Spectral embedding learned via eigenmap.

z

Matrix of embedded data to map back to the input space.

x_tilde

Supplied training data, if none supplied then the RF is used to generate synthetic training data according to the eForest scheme. Default is NULL.

k

Number of nearest neighbors to evaluate.

parallel

Compute in parallel? Must register backend beforehand, e.g. via doParallel.

Details

decode_knn decodes the embedded data back to the original input space using a k-nearest neighbors (kNN) (Cover & Hart, 1967) approach. For a given embedding vector, decoding works by first finding the k nearest embeddings within the training set. Then, x_tilde is either supplied or generated from the RF (if generated, using the 'eForest' scheme (Feng & Zhou, 2018)), which provides a proxy for the training samples associated with these embeddings, to avoid needing to retain training data. Finally, data is reconstructed by weighted averaging for numerical features, and the most likely value for categorical features.

Value

Decoded dataset.

References

Cover, T., & Hart, P. (1967). Nearest neighbor pattern classification. IEEE Transactions on Information Theory, 13(1), 21–27.

Feng, J., & Zhou, Z. H. (2018, April). Autoencoder by forest. In Proceedings of the AAAI conference on artificial intelligence (Vol. 32 , No. 1).

Examples

# Set seed
set.seed(1)

# Split training and test
trn <- sample(1:nrow(iris), 100)
tst <- setdiff(1:nrow(iris), trn)

# Train RF, learn the encodings and project test points.
rf <- ranger::ranger(Species ~ ., data = iris[trn, ], num.trees=50)
emap <- encode(rf, iris[trn, ], k=2)
emb <- predict(emap, rf, iris[tst, ])

# Decode test samples back to the input space
out <- decode_knn(rf, emap, emb, k=5)$x_hat


Encoding with Diffusion Maps

Description

Computes the diffusion map of a random forest kernel, including a spectral decomposition and associated weights.

Usage

encode(rf, x, k = 5L, stepsize = 1L, parallel = TRUE)

Arguments

rf

Pre-trained random forest object of class ranger.

x

Training data for estimating embedding weights.

k

Dimensionality of the spectral embedding.

stepsize

Number of steps of a random walk for the diffusion process.
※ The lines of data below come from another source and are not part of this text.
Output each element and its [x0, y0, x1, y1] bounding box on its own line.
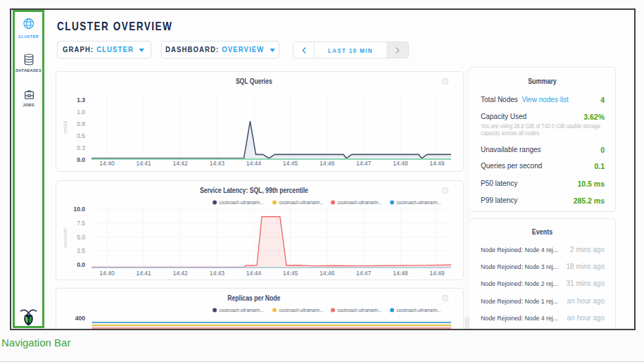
svg-text:0.0: 0.0: [77, 261, 85, 268]
svg-text:1.0: 1.0: [77, 108, 85, 115]
svg-text:14:40: 14:40: [99, 270, 115, 277]
svg-text:14:40: 14:40: [99, 160, 115, 167]
svg-text:count: count: [62, 120, 68, 134]
svg-text:14:44: 14:44: [246, 270, 262, 277]
svg-text:0.8: 0.8: [77, 120, 85, 127]
svg-text:cockroach-ultramarin...: cockroach-ultramarin...: [279, 307, 324, 313]
svg-text:14:49: 14:49: [429, 270, 445, 277]
svg-text:14:43: 14:43: [210, 270, 225, 277]
svg-text:14:46: 14:46: [320, 270, 335, 277]
svg-text:14:41: 14:41: [136, 270, 151, 277]
svg-text:14:43: 14:43: [210, 160, 225, 167]
svg-text:cockroach-ultramarin...: cockroach-ultramarin...: [397, 307, 441, 313]
svg-text:14:45: 14:45: [283, 270, 298, 277]
svg-text:7.5: 7.5: [77, 220, 85, 227]
svg-text:0.0: 0.0: [77, 156, 85, 163]
svg-text:14:48: 14:48: [393, 160, 408, 167]
svg-text:1.3: 1.3: [77, 96, 85, 103]
svg-text:14:42: 14:42: [173, 160, 189, 167]
svg-text:cockroach-ultramarin...: cockroach-ultramarin...: [220, 199, 264, 206]
svg-text:14:42: 14:42: [173, 270, 189, 277]
svg-text:0.5: 0.5: [77, 132, 85, 139]
svg-text:14:44: 14:44: [246, 160, 262, 167]
svg-text:cockroach-ultramarin...: cockroach-ultramarin...: [338, 307, 382, 313]
svg-text:2.5: 2.5: [77, 247, 85, 254]
svg-text:400: 400: [75, 315, 85, 322]
svg-text:seconds: seconds: [62, 228, 68, 248]
svg-text:cockroach-ultramarin...: cockroach-ultramarin...: [338, 199, 382, 206]
svg-text:14:48: 14:48: [393, 270, 408, 277]
svg-text:14:46: 14:46: [320, 160, 335, 167]
svg-text:14:49: 14:49: [429, 160, 445, 167]
svg-text:cockroach-ultramarin...: cockroach-ultramarin...: [279, 199, 324, 206]
svg-text:cockroach-ultramarin...: cockroach-ultramarin...: [397, 199, 441, 206]
svg-text:0.3: 0.3: [77, 144, 85, 151]
svg-text:10.0: 10.0: [73, 206, 85, 213]
svg-text:5.0: 5.0: [77, 234, 85, 241]
svg-text:14:47: 14:47: [356, 160, 372, 167]
svg-text:14:41: 14:41: [136, 160, 151, 167]
svg-text:cockroach-ultramarin...: cockroach-ultramarin...: [220, 307, 264, 313]
svg-text:14:47: 14:47: [356, 270, 372, 277]
svg-text:14:45: 14:45: [283, 160, 298, 167]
See Details.

parallel

Compute in parallel? Must register backend beforehand, e.g. via doParallel.

Details

encode learns a low-dimensional embedding of the data implied by the adjacency matrix of the rf. Random forests can be understood as an adaptive nearest neighbors algorithm, where proximity between samples is determined by how often they are routed to the same leaves. We compute the spectral decomposition of the model adjacencies over the training data X, and take the leading k eigenvectors and eigenvalues. The function returns the resulting diffusion map, eigenvectors, eigenvalues, and leaf sizes.

Let K be the weighted adjacency matrix of code x implied by rf. This defines a weighted, undirected graph over the training data, which we can also interpret as the transitions of a Markov process 'between' data points. Spectral analysis produces the decomposition K = V\lambda V^{-1}, where we can take leading nonconstant eigenvectors. The diffusion map Z = \sqrt{n} V \lambda^{t} (Coifman & Lafon, 2006) represents the long-run connectivity structure of the graph after t time steps of a Markov process, with some nice optimization properties (von Luxburg, 2007). We can embed new data into this space using the Nyström formula (Bengio et al., 2004).

Value

A list with eight elements: (1) Z: a k-dimensional nonlinear embedding of x implied by rf. (2) A: the normalized adjacency matrix (3) v: the leading k eigenvectors; (4) lambda: the leading k eigenvalues; (5) stepsize: the number of steps in the random walk. (6) leafIDs: a matrix with nrow(x) rows and rf$num.trees columns, representing the terminal nodes of each training sample in each tree; (7) the number of samples in each leaf; (8) metadata about the rf.

References

Bengio, Y., Delalleau, O., Le Roux, N., Paiement, J., Vincent, P., & Ouimet, M. (2004). Learning eigenfunctions links spectral embedding and kernel PCA. Neural Computation, 16(10): 2197-2219.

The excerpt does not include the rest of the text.